:: What this task involves ::
Among the lines below, copy each one in which "Passagiere" appears.

:: Given data ::
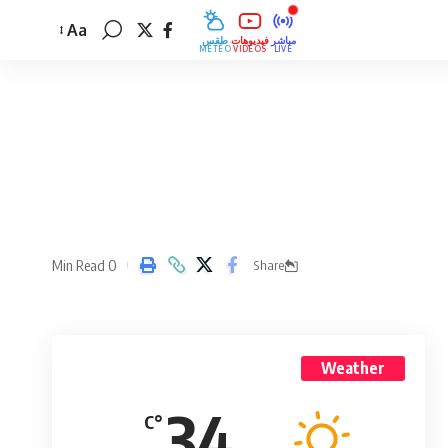
Aa
مباشر
فيديوهات
طقس
MÉTÉO
VIDÉOS
LIVE
0 Min Read
Share
Weather
34
°C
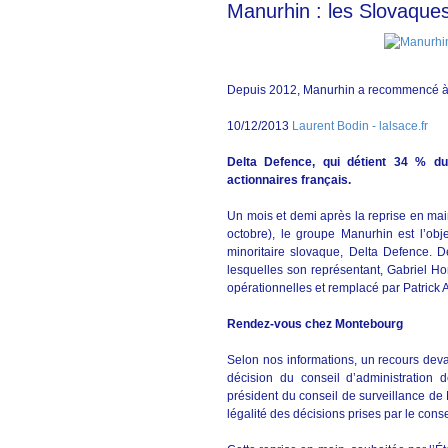
Manurhin : les Slovaques
Depuis 2012, Manurhin a recommencé à 
10/12/2013
Laurent Bodin - lalsace.fr
Delta Defence, qui détient 34 % d
actionnaires français.
Un mois et demi après la reprise en main
octobre), le groupe Manurhin est l’obj
minoritaire slovaque, Delta Defence. D
lesquelles son représentant, Gabriel Ho
opérationnelles et remplacé par Patrick 
Rendez-vous chez Montebourg
Selon nos informations, un recours deva
décision du conseil d’administration
président du conseil de surveillance de
légalité des décisions prises par le cons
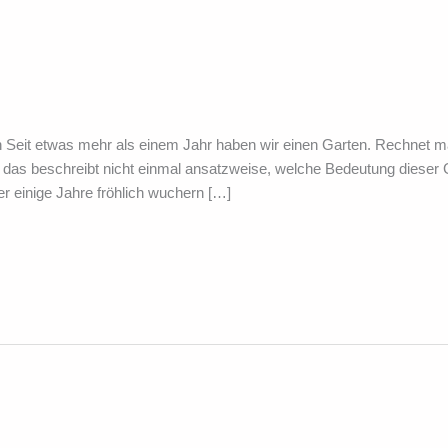
ch Seit etwas mehr als einem Jahr haben wir einen Garten. Rechnet 
das beschreibt nicht einmal ansatzweise, welche Bedeutung dieser G
er einige Jahre fröhlich wuchern […]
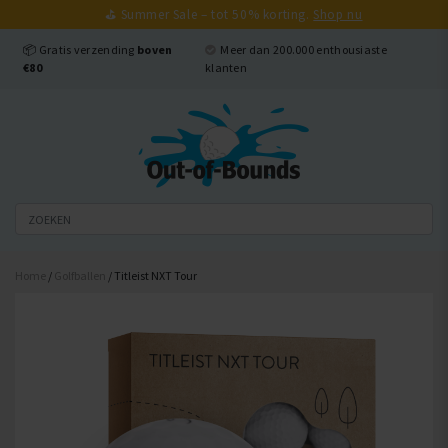
⛳ Summer Sale – tot 50% korting.
Shop nu
Sluiten
📦 Gratis verzending
boven
Meer dan 200.000 enthousiaste
€80
klanten
Home
/
Golfballen
/ Titleist NXT Tour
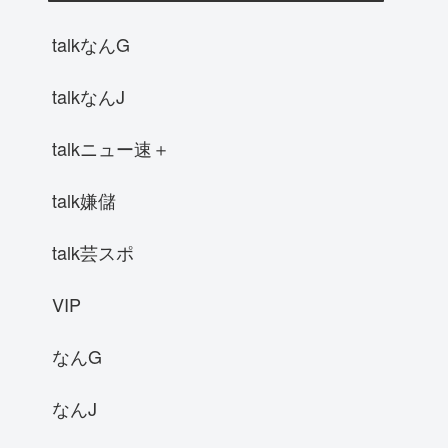
talkなんG
talkなんJ
talkニュー速＋
talk嫌儲
talk芸スポ
VIP
なんG
なんJ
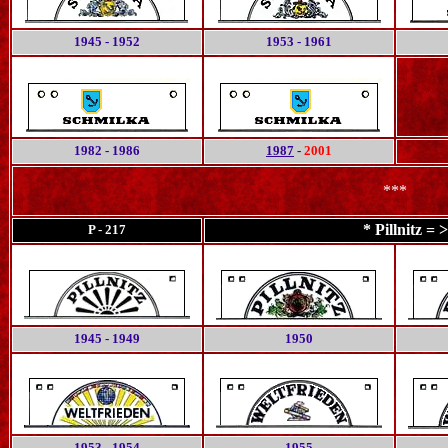
1945 - 1952
1953 - 1961
1982 - 1986
1987
-
2001
***
* Pillnitz = 
P - 217
1945 - 1949
1950
1953 - 1954
1955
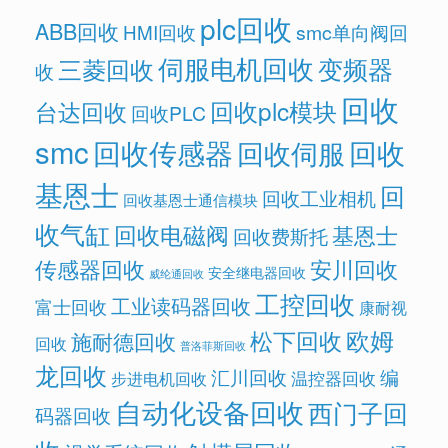
plc回收
ABB回收
HMI回收
smc单向阀回
伺服电机回收
变频器
三菱回收
收
回收
回收plc模块
台达回收
回收PLC
smc
回收传感器
回收
回收伺服
基恩士
回
回收工业相机
回收基恩士通信模块
收气缸
回收电磁阀
基恩士
回收费斯托
传感器回收
安川回收
安全继电器回收
威纶通回收
工控回收
工业读码器回收
富士回收
康耐视
欧姆
松下回收
施耐德回收
回收
普洛菲斯回收
龙回收
汇川回收
编
温控器回收
步进电机回收
自动化设备回收
西门子回
码器回收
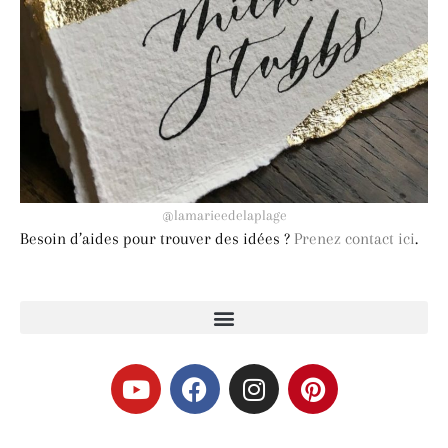
@lamarieedelaplage
Besoin d’aides pour trouver des idées ?
Prenez contact ici
.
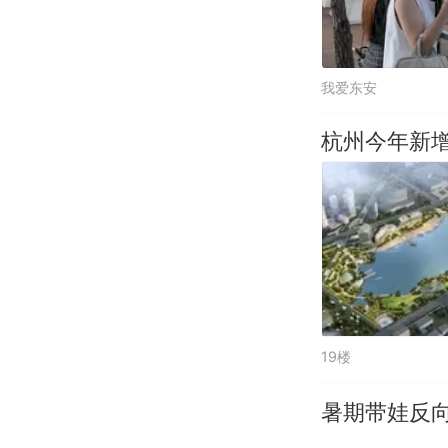
我爱东安
杭州今年新增
19楼
暑期带娃反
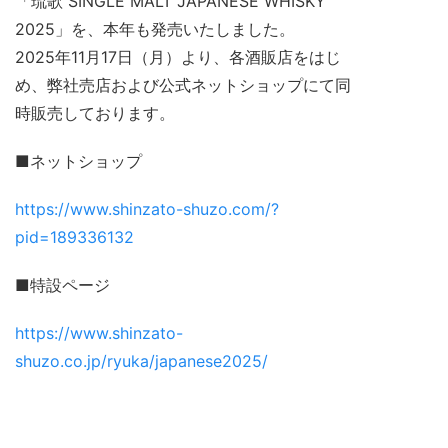
「琉歌 SINGLE MALT JAPANESE WHISKY
2025」を、本年も発売いたしました。
2025年11月17日（月）より、各酒販店をはじ
め、弊社売店および公式ネットショップにて同
時販売しております。
■ネットショップ
https://www.shinzato-shuzo.com/?
pid=189336132
■特設ページ
https://www.shinzato-
shuzo.co.jp/ryuka/japanese2025/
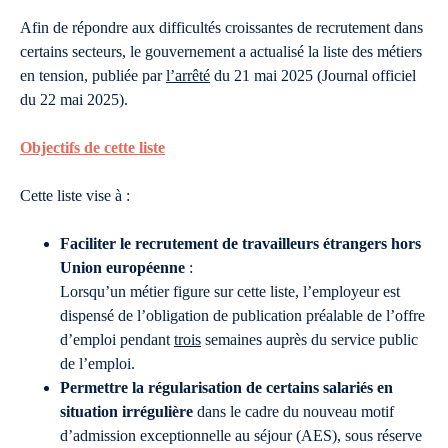
Afin de répondre aux difficultés croissantes de recrutement dans
certains secteurs, le gouvernement a actualisé la liste des métiers
en tension, publiée par
l’arrêté
du 21 mai 2025 (Journal officiel
du 22 mai 2025).
Objectifs de cette liste
Cette liste vise à :
Faciliter le recrutement de travailleurs étrangers hors
Union européenne
:
Lorsqu’un métier figure sur cette liste, l’employeur est
dispensé de l’obligation de publication préalable de l’offre
d’emploi pendant
trois
semaines auprès du service public
de l’emploi.
Permettre la régularisation de certains salariés en
situation irrégulière
dans le cadre du nouveau motif
d’admission exceptionnelle au séjour (AES), sous réserve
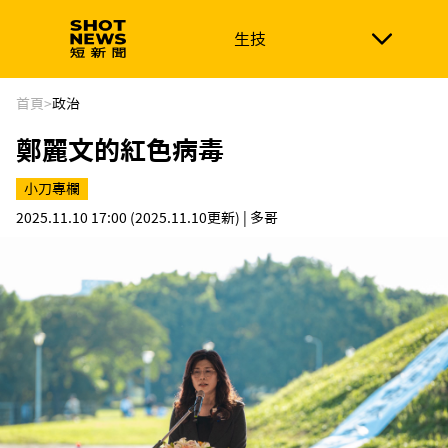
生技
生技
政治
消費生活
在地品牌
財經
健康
首頁
>
政治
鄭麗文的紅色病毒
新南向
體育
小刀專欄
2025.11.10 17:00
(2025.11.10更新)
| 多哥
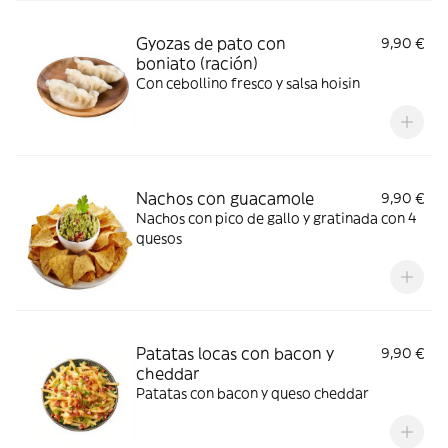
Gyozas de pato con
9,90 €
boniato (ración)
Con cebollino fresco y salsa hoisin
Nachos con guacamole
9,90 €
Nachos con pico de gallo y gratinada con 4
quesos
Patatas locas con bacon y
9,90 €
cheddar
Patatas con bacon y queso cheddar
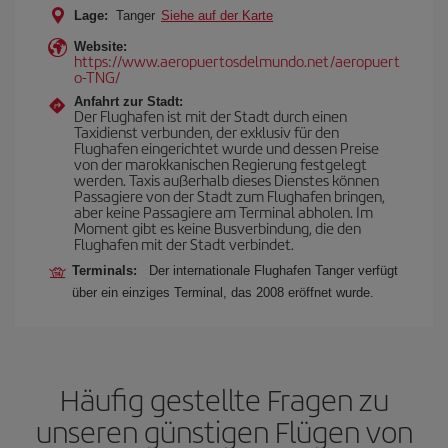
Lage:
Tanger
Siehe auf der Karte
Website:
https://www.aeropuertosdelmundo.net/aeropuert
o-TNG/
Anfahrt zur Stadt:
Der Flughafen ist mit der Stadt durch einen
Taxidienst verbunden, der exklusiv für den
Flughafen eingerichtet wurde und dessen Preise
von der marokkanischen Regierung festgelegt
werden. Taxis außerhalb dieses Dienstes können
Passagiere von der Stadt zum Flughafen bringen,
aber keine Passagiere am Terminal abholen. Im
Moment gibt es keine Busverbindung, die den
Flughafen mit der Stadt verbindet.
Terminals:
Der internationale Flughafen Tanger verfügt
über ein einziges Terminal, das 2008 eröffnet wurde.
Häufig gestellte Fragen zu
unseren günstigen Flügen von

:: Result of this exercise ::
Passagiere von der Stadt zum Flughafen bringen,
aber keine Passagiere am Terminal abholen. Im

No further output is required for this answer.